## Directions for this task
A line containing "agentic world we" appears in the material below. Return exactly every line from the first through that one, and only those.

Study material: Begin

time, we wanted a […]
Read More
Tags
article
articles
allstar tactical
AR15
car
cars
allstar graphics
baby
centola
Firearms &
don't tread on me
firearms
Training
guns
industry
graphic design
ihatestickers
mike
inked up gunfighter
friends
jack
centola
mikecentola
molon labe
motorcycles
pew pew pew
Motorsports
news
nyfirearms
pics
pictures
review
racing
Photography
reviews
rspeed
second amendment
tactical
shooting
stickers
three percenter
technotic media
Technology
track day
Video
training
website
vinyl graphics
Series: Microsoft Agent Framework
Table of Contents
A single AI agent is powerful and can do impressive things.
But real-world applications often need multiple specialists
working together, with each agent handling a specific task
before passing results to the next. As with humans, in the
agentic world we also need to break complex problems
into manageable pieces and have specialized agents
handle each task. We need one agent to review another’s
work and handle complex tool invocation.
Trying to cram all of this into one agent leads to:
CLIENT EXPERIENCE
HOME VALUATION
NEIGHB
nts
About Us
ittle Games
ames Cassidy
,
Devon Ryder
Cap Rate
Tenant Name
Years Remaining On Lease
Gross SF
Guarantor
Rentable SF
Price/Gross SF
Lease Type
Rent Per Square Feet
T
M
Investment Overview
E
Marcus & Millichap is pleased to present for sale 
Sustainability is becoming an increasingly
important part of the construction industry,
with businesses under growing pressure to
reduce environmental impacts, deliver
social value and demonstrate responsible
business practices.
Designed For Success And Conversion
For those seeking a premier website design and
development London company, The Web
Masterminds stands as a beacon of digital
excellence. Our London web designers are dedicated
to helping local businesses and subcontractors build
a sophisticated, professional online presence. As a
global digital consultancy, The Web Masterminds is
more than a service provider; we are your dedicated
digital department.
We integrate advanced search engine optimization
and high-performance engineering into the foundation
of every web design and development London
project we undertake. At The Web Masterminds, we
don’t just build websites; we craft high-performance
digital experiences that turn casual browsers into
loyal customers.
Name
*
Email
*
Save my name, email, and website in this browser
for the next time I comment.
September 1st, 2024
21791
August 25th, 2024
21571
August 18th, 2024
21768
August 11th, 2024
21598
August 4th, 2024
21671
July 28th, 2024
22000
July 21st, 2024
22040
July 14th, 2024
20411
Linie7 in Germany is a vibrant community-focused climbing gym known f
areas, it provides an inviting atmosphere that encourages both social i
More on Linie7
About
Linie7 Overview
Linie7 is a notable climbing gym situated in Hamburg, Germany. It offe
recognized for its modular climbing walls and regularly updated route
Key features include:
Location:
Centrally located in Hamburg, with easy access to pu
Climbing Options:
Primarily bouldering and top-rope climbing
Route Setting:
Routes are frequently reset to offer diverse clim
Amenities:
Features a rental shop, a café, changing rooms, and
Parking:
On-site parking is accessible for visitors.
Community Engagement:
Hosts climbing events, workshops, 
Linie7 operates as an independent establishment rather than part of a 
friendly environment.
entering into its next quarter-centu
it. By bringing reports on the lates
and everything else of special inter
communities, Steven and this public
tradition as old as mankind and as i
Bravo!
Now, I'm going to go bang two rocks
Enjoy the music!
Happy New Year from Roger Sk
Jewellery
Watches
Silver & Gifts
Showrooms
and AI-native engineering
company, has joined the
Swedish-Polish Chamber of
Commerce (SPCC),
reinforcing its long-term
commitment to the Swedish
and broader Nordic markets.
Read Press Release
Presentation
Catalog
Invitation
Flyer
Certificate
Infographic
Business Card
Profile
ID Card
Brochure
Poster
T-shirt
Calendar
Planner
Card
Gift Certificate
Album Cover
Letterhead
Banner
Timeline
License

Study material: End

## Result for this task
time, we wanted a […]
Read More
Tags
article
articles
allstar tactical
AR15
car
cars
allstar graphics
baby
centola
Firearms &
don't tread on me
firearms
Training
guns
industry
graphic design
ihatestickers
mike
inked up gunfighter
friends
jack
centola
mikecentola
molon labe
motorcycles
pew pew pew
Motorsports
news
nyfirearms
pics
pictures
review
racing
Photography
reviews
rspeed
second amendment
tactical
shooting
stickers
three percenter
technotic media
Technology
track day
Video
training
website
vinyl graphics
Series: Microsoft Agent Framework
Table of Contents
A single AI agent is powerful and can do impressive things.
But real-world applications often need multiple specialists
working together, with each agent handling a specific task
before passing results to the next. As with humans, in the
agentic world we also need to break complex problems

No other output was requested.